On 26 November 2021, Cleland Conservation Park was merged with the adjacent Eurilla Conservation Park and designated as Cleland National Park. This new park includes the Cleland Wildlife Park precinct, which will remain part of the national park but requires separate management due to its high visitor numbers and commercial nature.

== Flora and fauna ==
Cleland National Park contains diverse habitats including bogs, heathlands, forests, gullies, woodlands, grasslands, creeks, and waterfalls, supporting numerous rare, endangered, and endemic species. The bogs, among the few remaining in the Mount Lofty Ranges, host rare and threatened plants such as the king fern, coral fern, and naked sun orchid, and provide habitat for the endangered southern brown bandicoot. Heathlands on the ridgetops support the endangered Mount Lofty Ranges chestnut-rumped heathwren, along with bandicoots and other bushland birds. Forested gullies provide habitat for the vulnerable bassian thrush, while the park also supports species such as the yellow-footed antechinus and Cunningham's skink.

Woodlands and grasslands dominated by blue gum, manna gum, stringybark, and kangaroo grass provide habitat for over 90 bird species, including the vulnerable yellow-tailed black cockatoo. Permanent creeks and waterfalls support aquatic species such as the vulnerable mountain galaxias and Brown Toadlet. While vegetation has regenerated since past timber and farming use, threats include weeds, altered fire regimes, grazing pressure, and pest animals such as rabbits, foxes, feral cats, and deer. Some weed-infested areas provide important habitat for native fauna, but weed control is prioritised to protect high-value native vegetation and threatened flora sites.

==Places of interest==
Cleland Wildlife Park is part of the shared boundary of the Kaurna and Peramangk people, historically used as a meeting and trading place, with both nations holding dreaming stories connected to the Mount Lofty Ranges. The park includes Cleland Wildlife Park, a tourist attraction since 1967, as well as Waterfall Gully and Mount Lofty Summit.

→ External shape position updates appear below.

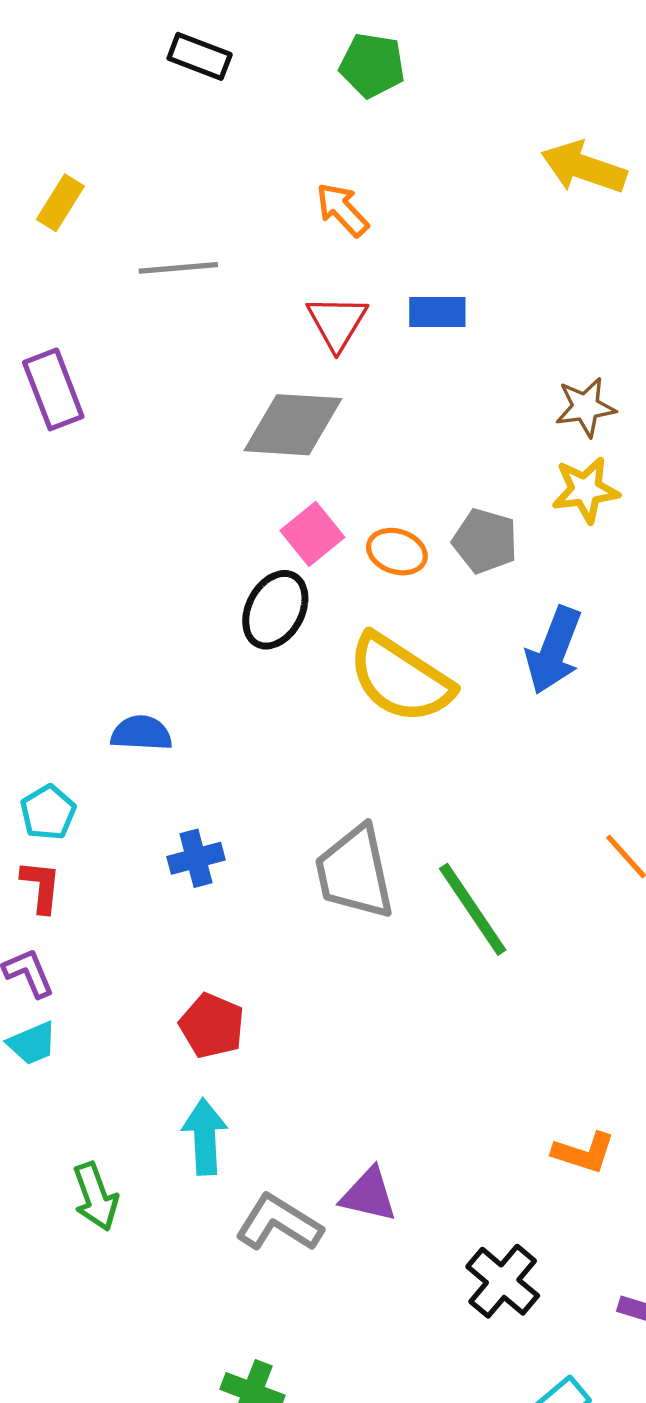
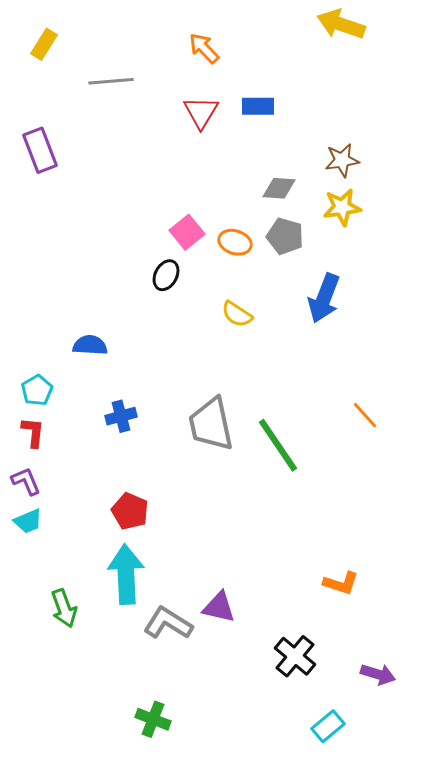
gray diamond: (293, 425) -> (279, 188), moved, size x0.6
black ellipse: (275, 610) -> (166, 275), size x0.7
yellow semicircle: (400, 678) -> (237, 314), size x0.5
cyan arrow: (205, 1137) -> (126, 574), size x1.4

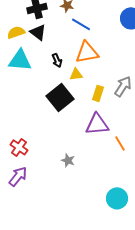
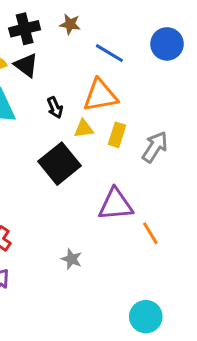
blue line: (81, 24) -> (109, 53), moved
yellow rectangle: (98, 93) -> (117, 135), moved

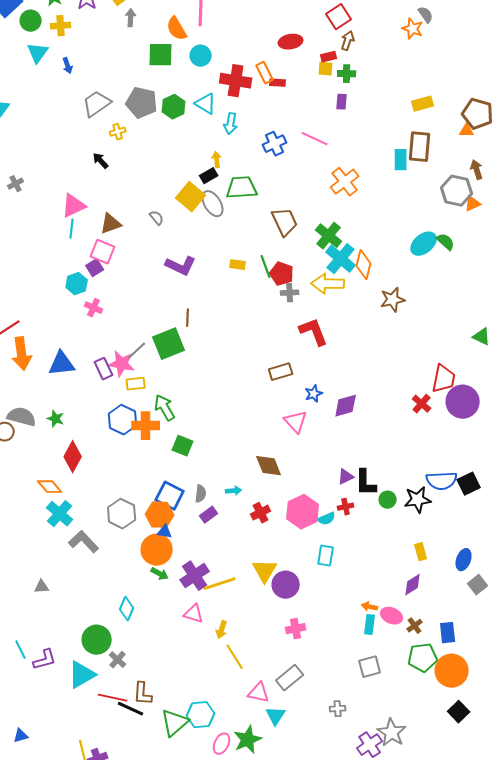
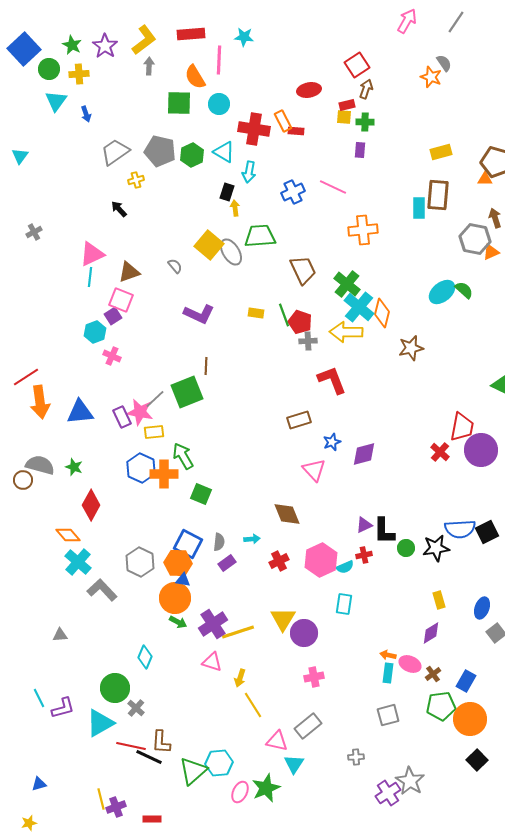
black rectangle: (209, 176) -> (227, 192), moved, turned -42
orange cross: (345, 182) -> (363, 230), turned 32
blue rectangle: (448, 633) -> (466, 681), turned 35

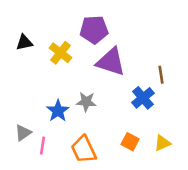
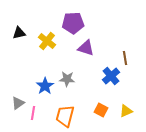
purple triangle: (111, 62) -> (86, 48), size x0.7
orange trapezoid: (84, 149) -> (65, 116), turned 40

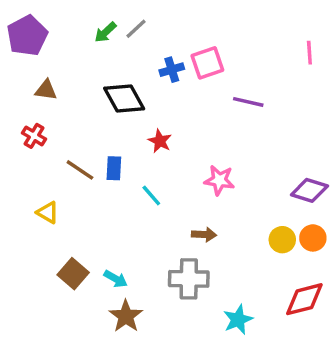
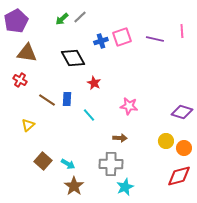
brown triangle: (46, 90) -> (27, 53), size x1.5
purple line: (248, 102) -> (155, 39), moved
yellow triangle: (48, 212) -> (28, 125), turned 48
orange circle: (313, 238) -> (184, 148), moved
cyan star: (238, 320) -> (125, 187), moved

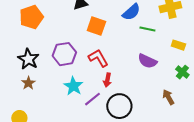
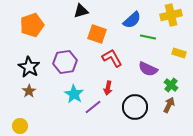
red L-shape: (98, 58) -> (112, 58), moved
green cross: (182, 72) -> (171, 85), moved
brown arrow: (168, 97) -> (169, 105), turned 56
black circle: (119, 106) -> (135, 107), moved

=== Cleland Wildlife Park ===
Cleland Wildlife Park has been managed separately from the national park and has operated as a major tourist destination since 1967. The park allows visitors to get close to native animals in their natural environment. Visitors can participate in experiences such as being photographed holding a koala, interacting with reptiles daily, observing keepers at feeding times, meeting short-beaked echidnas, and joining guided day and night walks. Some animals in the enclosures can be patted, including red and western grey kangaroos and swamp wallabies. Other species present include Tasmanian devils, southern hairy-nosed wombats, western pygmy possums, bilbies, yellow-footed rock wallabies, dingoes, various native birds, and reptiles such as snakes and goannas.

As of 2021, Cleland Wildlife Park attracted approximately 100,000 tourists annually. It is a member of the South Australian Tourism Hall of Fame. The park won the "Significant Tourism Attraction" category at the South Australian Tourism Awards in 2007, 2008, and 2009.

===Mount Lofty summit===

Mount Lofty summit is 727 m above sea level. It provides sweeping vistas across the Adelaide Plains and Gulf St Vincent. Flinders Column, a white painted obelisk shaped like a lighthouse, is a landmark which can be seen from far away on a clear day. Car parking facilities are provided: charges are payable. Public bus route 823 serves the summit with three journeys a day (including weekends and most holidays). Other facilities include an information centre/ souvenir shop, a café/restaurant (closed Mondays) and public toilets.

===Waterfall Gully===

Waterfall Gully, another popular part of the park, is located on its western edge. It can be accessed via the sealed Waterfall Gully Road. The main attraction is a waterfall, the largest of several in the park. The base is a short walk from the car park and the top can be reached by a formed but steep footpath, which continues to Cleland Wildlife Park and Mount Lofty summit.